• _Saved entries_
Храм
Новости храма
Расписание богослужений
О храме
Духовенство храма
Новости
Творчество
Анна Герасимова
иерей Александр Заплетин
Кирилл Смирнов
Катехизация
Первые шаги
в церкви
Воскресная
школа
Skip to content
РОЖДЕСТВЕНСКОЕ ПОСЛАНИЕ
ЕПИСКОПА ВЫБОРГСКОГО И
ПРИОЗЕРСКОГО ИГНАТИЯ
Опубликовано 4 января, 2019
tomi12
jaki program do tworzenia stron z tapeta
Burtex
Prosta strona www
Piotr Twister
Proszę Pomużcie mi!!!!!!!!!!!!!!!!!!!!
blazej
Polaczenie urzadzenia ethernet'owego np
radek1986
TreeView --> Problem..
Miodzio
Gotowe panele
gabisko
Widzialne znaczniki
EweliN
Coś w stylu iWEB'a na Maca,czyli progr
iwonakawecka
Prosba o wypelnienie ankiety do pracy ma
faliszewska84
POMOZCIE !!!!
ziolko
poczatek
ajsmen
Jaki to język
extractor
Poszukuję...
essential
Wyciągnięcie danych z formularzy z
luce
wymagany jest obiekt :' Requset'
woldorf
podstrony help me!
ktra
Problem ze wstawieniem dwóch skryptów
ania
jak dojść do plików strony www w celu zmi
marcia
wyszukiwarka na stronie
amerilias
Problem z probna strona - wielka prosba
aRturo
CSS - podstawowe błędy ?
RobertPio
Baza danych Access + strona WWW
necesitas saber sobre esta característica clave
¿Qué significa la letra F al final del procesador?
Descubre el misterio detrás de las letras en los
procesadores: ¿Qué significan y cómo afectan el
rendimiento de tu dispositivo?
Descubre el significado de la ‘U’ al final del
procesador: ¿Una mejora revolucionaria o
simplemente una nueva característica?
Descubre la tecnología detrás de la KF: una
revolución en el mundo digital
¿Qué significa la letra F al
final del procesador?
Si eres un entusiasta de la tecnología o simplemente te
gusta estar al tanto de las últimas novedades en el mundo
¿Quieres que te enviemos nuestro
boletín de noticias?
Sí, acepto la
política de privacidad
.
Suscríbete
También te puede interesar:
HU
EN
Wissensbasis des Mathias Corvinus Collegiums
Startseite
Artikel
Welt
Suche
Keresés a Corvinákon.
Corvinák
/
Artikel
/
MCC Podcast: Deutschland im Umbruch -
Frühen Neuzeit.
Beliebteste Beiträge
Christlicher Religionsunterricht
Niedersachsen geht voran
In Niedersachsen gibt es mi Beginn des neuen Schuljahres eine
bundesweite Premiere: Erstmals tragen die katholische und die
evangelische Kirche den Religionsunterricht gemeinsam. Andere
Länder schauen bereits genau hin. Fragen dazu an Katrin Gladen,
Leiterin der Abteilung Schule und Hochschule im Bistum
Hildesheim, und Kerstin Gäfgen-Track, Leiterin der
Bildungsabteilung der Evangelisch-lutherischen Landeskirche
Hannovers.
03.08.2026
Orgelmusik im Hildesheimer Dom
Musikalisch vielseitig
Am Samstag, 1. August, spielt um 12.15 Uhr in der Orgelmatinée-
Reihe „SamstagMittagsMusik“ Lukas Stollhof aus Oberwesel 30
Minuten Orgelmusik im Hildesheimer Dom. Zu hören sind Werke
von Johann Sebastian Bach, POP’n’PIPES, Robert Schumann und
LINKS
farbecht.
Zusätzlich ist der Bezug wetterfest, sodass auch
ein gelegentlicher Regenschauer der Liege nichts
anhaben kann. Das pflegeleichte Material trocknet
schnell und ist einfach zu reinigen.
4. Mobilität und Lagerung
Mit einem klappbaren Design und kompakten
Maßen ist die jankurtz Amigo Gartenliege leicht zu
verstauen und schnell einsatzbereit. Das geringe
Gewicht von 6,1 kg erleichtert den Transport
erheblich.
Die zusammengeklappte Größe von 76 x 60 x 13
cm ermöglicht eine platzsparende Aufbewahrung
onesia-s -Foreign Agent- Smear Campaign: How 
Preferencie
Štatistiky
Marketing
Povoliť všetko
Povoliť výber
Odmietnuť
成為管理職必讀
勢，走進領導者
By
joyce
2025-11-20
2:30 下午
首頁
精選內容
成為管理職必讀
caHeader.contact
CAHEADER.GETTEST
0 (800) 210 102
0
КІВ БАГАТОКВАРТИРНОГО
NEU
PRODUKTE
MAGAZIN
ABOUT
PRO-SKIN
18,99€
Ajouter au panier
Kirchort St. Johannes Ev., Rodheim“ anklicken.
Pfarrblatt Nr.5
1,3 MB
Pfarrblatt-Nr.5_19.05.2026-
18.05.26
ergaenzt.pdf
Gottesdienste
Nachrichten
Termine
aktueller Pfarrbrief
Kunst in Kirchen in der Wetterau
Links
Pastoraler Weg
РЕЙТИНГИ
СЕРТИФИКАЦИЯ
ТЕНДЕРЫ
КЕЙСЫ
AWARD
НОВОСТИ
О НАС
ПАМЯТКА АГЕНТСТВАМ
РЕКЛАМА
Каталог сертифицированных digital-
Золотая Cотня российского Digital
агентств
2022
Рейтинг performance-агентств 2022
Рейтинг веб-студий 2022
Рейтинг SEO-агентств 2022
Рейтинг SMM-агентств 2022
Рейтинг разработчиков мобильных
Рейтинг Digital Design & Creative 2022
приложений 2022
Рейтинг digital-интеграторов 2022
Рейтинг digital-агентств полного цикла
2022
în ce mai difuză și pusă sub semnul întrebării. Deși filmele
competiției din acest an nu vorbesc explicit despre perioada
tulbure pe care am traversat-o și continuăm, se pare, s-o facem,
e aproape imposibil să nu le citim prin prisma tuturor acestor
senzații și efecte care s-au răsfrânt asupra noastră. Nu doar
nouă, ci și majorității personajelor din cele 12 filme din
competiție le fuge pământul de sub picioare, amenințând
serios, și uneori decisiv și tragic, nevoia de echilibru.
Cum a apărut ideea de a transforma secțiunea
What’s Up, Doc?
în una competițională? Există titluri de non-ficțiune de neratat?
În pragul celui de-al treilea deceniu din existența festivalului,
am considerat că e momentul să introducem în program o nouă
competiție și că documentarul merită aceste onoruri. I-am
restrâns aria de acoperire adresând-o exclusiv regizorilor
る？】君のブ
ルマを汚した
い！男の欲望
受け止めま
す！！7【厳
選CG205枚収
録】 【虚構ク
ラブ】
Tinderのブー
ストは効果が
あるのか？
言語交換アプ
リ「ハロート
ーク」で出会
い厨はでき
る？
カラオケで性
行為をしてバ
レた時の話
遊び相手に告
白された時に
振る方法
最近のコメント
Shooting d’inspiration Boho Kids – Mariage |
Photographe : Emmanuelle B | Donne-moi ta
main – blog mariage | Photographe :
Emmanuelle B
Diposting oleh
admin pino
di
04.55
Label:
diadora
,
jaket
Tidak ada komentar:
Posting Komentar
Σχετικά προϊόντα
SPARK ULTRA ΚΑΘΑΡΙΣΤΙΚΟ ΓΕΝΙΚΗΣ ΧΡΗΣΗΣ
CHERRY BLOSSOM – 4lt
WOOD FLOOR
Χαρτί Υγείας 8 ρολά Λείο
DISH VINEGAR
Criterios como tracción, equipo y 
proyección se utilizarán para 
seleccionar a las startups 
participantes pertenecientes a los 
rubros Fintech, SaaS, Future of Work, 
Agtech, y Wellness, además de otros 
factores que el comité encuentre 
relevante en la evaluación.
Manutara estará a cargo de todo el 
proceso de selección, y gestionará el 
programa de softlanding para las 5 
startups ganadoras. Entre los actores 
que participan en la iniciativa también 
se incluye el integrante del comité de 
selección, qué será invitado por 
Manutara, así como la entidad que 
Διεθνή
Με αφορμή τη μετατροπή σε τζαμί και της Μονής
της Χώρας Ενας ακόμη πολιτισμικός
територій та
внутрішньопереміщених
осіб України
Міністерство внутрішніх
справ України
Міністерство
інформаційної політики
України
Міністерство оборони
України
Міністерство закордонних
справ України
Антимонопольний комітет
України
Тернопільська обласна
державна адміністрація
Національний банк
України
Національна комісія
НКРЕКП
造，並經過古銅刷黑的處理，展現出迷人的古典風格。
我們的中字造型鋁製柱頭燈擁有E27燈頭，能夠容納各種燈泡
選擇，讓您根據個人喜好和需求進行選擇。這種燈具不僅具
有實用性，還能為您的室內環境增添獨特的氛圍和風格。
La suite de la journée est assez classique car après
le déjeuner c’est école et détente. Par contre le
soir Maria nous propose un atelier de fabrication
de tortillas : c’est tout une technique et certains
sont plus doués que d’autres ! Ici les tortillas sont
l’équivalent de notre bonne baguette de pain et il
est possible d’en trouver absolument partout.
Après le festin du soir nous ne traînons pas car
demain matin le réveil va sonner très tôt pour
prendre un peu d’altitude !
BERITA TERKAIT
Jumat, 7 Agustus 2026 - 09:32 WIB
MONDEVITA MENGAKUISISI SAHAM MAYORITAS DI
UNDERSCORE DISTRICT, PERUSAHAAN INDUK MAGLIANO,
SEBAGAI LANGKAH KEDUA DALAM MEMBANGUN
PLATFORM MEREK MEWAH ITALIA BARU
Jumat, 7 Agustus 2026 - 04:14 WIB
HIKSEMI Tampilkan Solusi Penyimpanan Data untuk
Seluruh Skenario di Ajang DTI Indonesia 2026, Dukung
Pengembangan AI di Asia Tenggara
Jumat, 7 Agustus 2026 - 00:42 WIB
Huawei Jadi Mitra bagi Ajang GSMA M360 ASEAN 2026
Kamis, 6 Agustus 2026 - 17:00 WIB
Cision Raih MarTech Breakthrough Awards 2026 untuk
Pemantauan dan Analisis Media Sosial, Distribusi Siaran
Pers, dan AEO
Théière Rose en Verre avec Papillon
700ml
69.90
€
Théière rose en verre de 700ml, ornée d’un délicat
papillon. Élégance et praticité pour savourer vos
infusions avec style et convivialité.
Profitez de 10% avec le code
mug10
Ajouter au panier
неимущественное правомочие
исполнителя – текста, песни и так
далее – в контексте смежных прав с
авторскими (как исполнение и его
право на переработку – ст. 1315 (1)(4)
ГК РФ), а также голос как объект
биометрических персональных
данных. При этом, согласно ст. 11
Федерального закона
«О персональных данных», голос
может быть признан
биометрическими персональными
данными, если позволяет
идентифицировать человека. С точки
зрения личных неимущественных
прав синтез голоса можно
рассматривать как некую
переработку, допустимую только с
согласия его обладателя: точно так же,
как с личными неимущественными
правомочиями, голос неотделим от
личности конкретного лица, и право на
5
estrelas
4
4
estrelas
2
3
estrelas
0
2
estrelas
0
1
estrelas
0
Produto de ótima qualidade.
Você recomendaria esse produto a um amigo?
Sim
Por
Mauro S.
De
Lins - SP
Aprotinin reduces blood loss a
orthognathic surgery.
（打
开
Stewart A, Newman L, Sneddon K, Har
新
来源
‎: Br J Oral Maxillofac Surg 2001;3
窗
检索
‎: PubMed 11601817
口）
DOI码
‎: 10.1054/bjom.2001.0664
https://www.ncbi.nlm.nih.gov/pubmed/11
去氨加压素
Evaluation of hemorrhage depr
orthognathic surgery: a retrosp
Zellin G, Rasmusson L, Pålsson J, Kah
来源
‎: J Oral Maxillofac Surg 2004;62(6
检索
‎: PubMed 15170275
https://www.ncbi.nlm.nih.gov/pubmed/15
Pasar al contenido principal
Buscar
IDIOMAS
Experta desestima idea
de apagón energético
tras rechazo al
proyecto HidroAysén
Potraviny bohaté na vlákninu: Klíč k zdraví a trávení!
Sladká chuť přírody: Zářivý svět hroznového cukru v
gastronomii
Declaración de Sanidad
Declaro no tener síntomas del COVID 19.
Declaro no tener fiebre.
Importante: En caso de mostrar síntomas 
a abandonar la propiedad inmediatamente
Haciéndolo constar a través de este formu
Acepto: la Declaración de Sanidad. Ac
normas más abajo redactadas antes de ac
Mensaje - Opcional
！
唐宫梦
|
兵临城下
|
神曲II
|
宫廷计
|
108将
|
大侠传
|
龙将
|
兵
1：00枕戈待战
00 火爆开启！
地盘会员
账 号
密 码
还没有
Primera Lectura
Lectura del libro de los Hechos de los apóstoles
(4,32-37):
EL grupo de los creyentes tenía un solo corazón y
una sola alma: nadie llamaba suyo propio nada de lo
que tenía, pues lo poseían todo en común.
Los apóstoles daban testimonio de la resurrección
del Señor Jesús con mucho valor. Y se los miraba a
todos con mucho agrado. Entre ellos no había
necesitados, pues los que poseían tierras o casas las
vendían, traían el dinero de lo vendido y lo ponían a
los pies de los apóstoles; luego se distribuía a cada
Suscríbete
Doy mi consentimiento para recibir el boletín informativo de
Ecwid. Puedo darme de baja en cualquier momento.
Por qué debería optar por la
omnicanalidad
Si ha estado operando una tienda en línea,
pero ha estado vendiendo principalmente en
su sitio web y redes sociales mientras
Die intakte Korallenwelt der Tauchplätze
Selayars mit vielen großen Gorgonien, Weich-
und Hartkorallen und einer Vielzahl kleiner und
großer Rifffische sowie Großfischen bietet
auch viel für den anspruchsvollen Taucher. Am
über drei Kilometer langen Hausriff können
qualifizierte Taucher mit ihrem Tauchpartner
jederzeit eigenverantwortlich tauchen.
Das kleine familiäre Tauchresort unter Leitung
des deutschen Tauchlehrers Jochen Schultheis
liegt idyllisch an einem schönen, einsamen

• _How to complete this task_
Would you please copy every line in the data that contains the word "Manutara"?

• _Result for this exercise_
Manutara estará a cargo de todo el 
Manutara, así como la entidad que 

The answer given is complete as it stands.